Pour les migrants de Calais, c’est pareil, en pire. Pire qu’avant le démantèlement médiatisé de la «jungle», le mois dernier. Toujours à la rue, plus fragiles, plus harcelés encore par la police, et, paradoxalement, plus vulnérables aux passeurs. «Eric Besson nous a expliqué qu’il détruisait la jungle pour affaiblir les passeurs, , raconte Jean-Claude Lenoir, de l’association Salam mais c’est l’inverse qui se passe»

En nombre les migrants sont plus forts face à la loi des passeurs, ceux qui jouent du couteau et rackettent pour l’accès aux parkings, estime le bénévole. «Ils se laissent moins faire. Pour un passeur, c’est plus facile de dicter sa loi à un type isolé qu’à 300 personnes. Les migrants n’ont pas besoin de passeurs pour passer, ils s’entraident pour monter dans les camions, c’est quand ils sont isolés qu’ils ont besoin d’aide.»

Les passeurs y gagnent également car, privés d’abri, harcelés par la police, épuisés, les migrants n’ont plus personne vers qui se tourner. «Après le démantèlement, on a vu revenir, à l’heure du repas, les gars qui ont fait de la prison», c’est-à-dire les petites mains des réseaux illégaux, ajoute le responsable de Salam. «Ils réapparaissent pour reprendre les choses en main.»

Combien sont-ils à présent ? Moins nombreux, car certains, effrayés par les risques de charter, sont partis tenter leur chance aux Pays-Bas ou en Norvège. D’autres se sont dispersés sur le littoral français et belge. Ils seraient «entre 200 et 300» à Calais même, selon les associatifs, près de 500 dans le Calaisis, dispersés, leurs campements détruits deux ou trois jours après avoir été formés. «Les policiers se sont remis à mettre les couvertures dans l’eau ou à les asperger de gaz lacrymogène pour qu’ils ne puissent plus y dormir», raconte Jean-Claude Lenoir. Vieilles pratiques qu’on avait vu fleurir à la fermeture de Sangatte. «Les policiers sont revenus aux moments des repas aussi, ça faisait un an qu’on avait plus vu ça. Leur provocation s’était calmée, elle a repris

«Visibles». Les associations distribuent des nouvelles tentes et des couvertures, détruites quelques jours plus tard. «Les migrants ne comprennent pas ce qui leur arrive, explique Vincent Lenoir, le fils de Jean-Claude. Le paradoxe, c’est qu’en ville, ils sont plus visibles qu’avant. Depuis que la jungle a fermé, ils s’abritent sous les ponts

A la permanence des soins, un des rares lieux où les migrants se laissent un peu aller à parler, Reza Akbari, le traducteur, confirme que les migrants ne disent plus où ils dorment, «par peur de la police». Mariam Rachih, du Secours catholique, confirme : «Je ne sais pas où ils dorment, sauf ceux qui sont près du pont en face de l’aire du repas.

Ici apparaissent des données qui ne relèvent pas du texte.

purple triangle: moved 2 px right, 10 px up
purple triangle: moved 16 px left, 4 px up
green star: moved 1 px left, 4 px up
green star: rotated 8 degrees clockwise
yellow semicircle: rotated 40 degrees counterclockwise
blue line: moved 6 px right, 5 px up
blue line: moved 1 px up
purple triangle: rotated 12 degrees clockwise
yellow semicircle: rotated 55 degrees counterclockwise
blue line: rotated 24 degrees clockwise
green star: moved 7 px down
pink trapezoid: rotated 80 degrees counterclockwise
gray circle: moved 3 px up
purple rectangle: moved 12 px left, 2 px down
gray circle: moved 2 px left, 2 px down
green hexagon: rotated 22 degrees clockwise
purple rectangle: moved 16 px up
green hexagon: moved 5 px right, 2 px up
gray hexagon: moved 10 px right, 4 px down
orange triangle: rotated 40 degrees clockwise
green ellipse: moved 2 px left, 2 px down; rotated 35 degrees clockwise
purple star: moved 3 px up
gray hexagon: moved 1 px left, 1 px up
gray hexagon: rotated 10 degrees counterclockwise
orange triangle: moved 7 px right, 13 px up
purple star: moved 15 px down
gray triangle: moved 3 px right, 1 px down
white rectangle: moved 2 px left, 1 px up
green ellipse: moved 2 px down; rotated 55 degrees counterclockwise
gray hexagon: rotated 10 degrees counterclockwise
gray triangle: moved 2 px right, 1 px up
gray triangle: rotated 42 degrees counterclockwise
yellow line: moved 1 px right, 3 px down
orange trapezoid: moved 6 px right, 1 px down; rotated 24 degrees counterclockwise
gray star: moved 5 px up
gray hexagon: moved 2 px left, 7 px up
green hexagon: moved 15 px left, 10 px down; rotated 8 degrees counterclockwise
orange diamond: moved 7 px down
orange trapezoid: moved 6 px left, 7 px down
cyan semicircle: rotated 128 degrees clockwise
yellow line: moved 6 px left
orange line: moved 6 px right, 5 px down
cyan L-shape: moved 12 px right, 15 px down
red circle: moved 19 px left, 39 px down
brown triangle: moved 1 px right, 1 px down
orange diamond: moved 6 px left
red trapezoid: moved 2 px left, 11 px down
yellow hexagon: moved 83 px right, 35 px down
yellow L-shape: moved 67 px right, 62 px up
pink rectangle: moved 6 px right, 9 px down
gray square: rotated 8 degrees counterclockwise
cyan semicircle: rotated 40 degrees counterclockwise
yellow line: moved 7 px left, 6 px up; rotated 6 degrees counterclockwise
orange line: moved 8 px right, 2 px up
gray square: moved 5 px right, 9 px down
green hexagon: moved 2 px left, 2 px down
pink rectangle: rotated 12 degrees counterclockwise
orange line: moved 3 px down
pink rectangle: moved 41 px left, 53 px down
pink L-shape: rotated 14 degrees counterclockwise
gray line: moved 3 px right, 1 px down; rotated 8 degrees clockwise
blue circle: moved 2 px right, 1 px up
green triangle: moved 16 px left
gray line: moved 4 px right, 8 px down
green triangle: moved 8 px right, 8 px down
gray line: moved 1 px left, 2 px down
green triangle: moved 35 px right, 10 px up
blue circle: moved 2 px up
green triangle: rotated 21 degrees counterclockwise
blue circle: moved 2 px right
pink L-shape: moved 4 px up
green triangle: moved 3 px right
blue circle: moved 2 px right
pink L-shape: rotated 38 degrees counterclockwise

C’est difficile d’aller à leur rencontre et de les aider.» Voire de leur apporter leurs papiers : cinq Afghans ont obtenu l’asile de l’Office français de protection des réfugiés et apatrides(Ofpra), elle a dû les chercher dans tout Calais pour le leur dire. «Je cherche le dernier, il paraît qu’il tente sa chance pour passer à Dunkerque. J’espère le trouver avant qu’il réussisse. Ils se cachent.» De peur de voir leur abri détruit, d’être arrêtés et expulsés, vers la Grèce pour les Afghans, et vers l’Italie pour les Erythréens, pays de passage où on a relevé leurs empreintes digitales.

Gale.«On continue à voir les bouts de doigts brûlés par des produits chimiques, par des clous rouillés qu’on chauffe, pour effacer les empreintes. Ils sont psychologiquement fatigués. Ils sont mal. C’est ce qui me frappe le plus», soupire Céline Dallery, infirmière. Elle revoit des cas de gale arriver. «Les douches ont été supprimées, à part celle de la permanence d’accès aux soins, donc on en a ici 50 tous les jours.»

Ces jours-ci, Mariam Rachih est également partie à la recherche d’une famille kurde qui se cache dans la forêt, «là où se trouvait la jungle, mais encore plus loin». Encore plus près des passeurs.